Inside my mother has eggshells, small bones, carved sticks.
My mother has told me the story so many times I should know the details, but I try not to listen. Sometimes she quizzes me, but even if I know the answer, I say that I don’t know.
She was younger than me when it started. It was smaller then, shoe-boxed size. There was a path made out of stones and paper children walked along it holding toothpick daisies. There were mountains colored in with purple crayon. One day she peeled away the children and the stone path, and that’s when it became her box.
Inside my mother has some strands of hair from her sister and a popped balloon.
There was another box after that, an aluminum bread box with a hinged door. I wonder how many loaves she displaced to keep it going. Now it is a large wooden box that sits in the sewing room. It is beyond a box really. It is almost coffin-sized. That’s what I tell her. My mother says if it were a coffin, it would have plush velvet and the top would swing apart in pieces. I ask her what it is then, and she says it is a hope chest, what mothers give their daughters to fill up with tablecloths and dishes.

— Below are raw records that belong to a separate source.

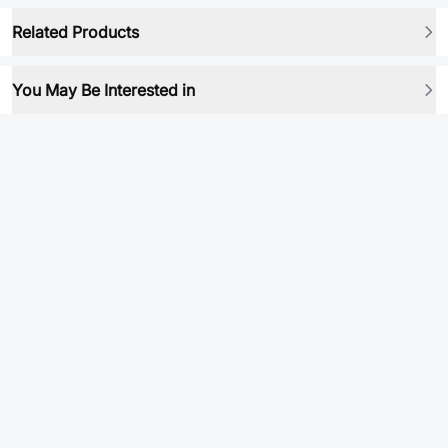
Related Products
You May Be Interested in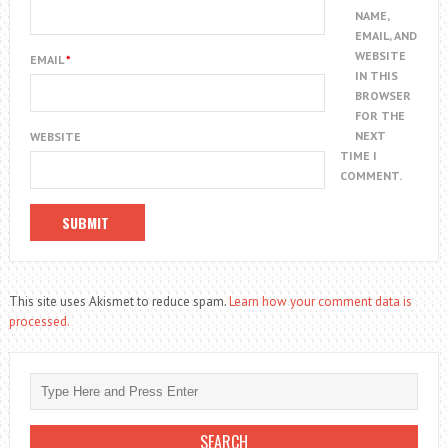
NAME,
EMAIL, AND
WEBSITE
EMAIL
*
IN THIS
BROWSER
FOR THE
NEXT
WEBSITE
TIME I
COMMENT.
This site uses Akismet to reduce spam.
Learn how your comment data is
processed.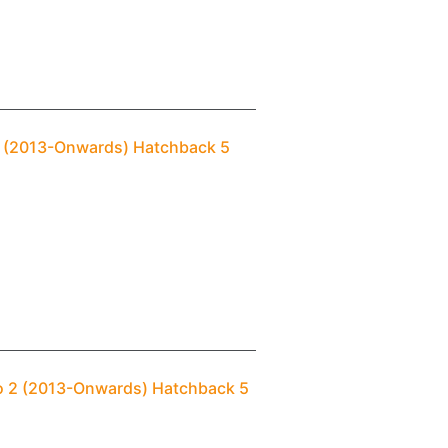
 2 (2013-Onwards) Hatchback 5
ro 2 (2013-Onwards) Hatchback 5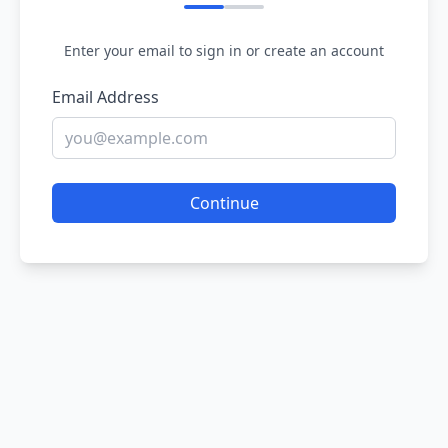
Enter your email to sign in or create an account
Email Address
Continue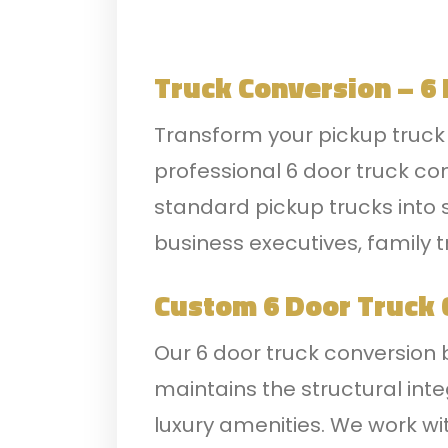
Truck Conversion – 6
Transform your pickup truck i
professional 6 door truck co
standard pickup trucks into s
business executives, family t
Custom 6 Door Truck 
Our 6 door truck conversion 
maintains the structural int
luxury amenities. We work wi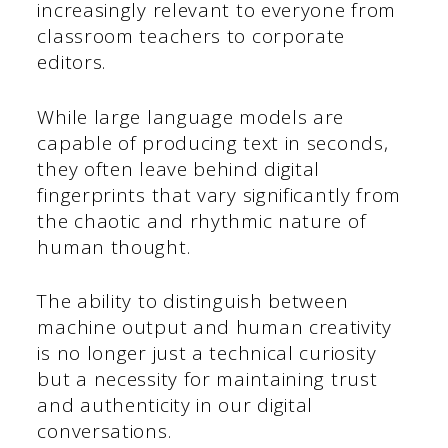
increasingly relevant to everyone from
classroom teachers to corporate
editors.
While large language models are
capable of producing text in seconds,
they often leave behind digital
fingerprints that vary significantly from
the chaotic and rhythmic nature of
human thought.
The ability to distinguish between
machine output and human creativity
is no longer just a technical curiosity
but a necessity for maintaining trust
and authenticity in our digital
conversations.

Inside my mother has a cracked frame and an iris pressed in wax.
My mother keeps a list of everything she has in there, but she never looks at it. She has it all memorized I think. When we are sitting in traffic or on line at the supermarket, I’ll ask her questions. If she doesn’t answer, I know she’s going over the list. I think it should have a melody by now, but she’s never sung it to me.
(Sometimes I imagine it goes: diamond ring, sharp thing, broken plate, clean slate.)
Sometimes she makes me lift the box. I tell her I couldn’t lift it even if it were empty. She says, not by yourself. So we lift together, but my mother’s not a strong woman. I think the box weighs more than she does. I think I’m doing most of the lifting.
At night I dream about the box. It looms like a great storm cloud, and I watch it hover, thinking any moment it will fall on me. This never happens. Instead it turns over and everything that is inside falls out. I can feel wind, and it blows the box clear over the mountains and away.
I am trying to make the box lighter. First I started taking the heaviest things I could think of, one at a time so she wouldn’t notice. I thought of hiding them under the sofa cushions or in bags of flour, but eventually the bag will empty or she’ll vacuum the couch, so I decided to bury them in the backyard. I go outside while she is napping and drop them in holes and cover them up. It is like a little funeral except I don’t say any prayers.
Inside I hear the sound of something shifting.
I don’t keep track anymore of what I take. She might ask me where something went, so if I don’t know what I’ve taken I can look more surprised. Besides it bothers me how much I know what’s in the box, so now I pull things out without looking and put them in a little sack. When I drop the sack into the hole, I don’t even listen for what sound it makes, not a thud, not a twinkle. I just push dirt over it.
I’m starting to ask questions about things I know. If she doesn’t answer, I tug on her and ask again. I make her tell me what’s in the box. She begins her list and when she gets to something I’ve taken out, I challenge her. I make her show it to me. But she says it doesn’t matter if she can pull it out and show me because it’s still there.
So now I’ve taken everything out. Even the dust balls in the corner which probably don’t mean anything. I want to be absolutely sure. And I say to her, there’s nothing here. And she says, if there’s nothing here then let me see you lift it. Let me see you lift up nothing.
So I bend down and begin lifting by myself. It is lighter without all the junk in it, but I can only get my half off the ground. I hold it there for a long time to show her I can. I am still holding it.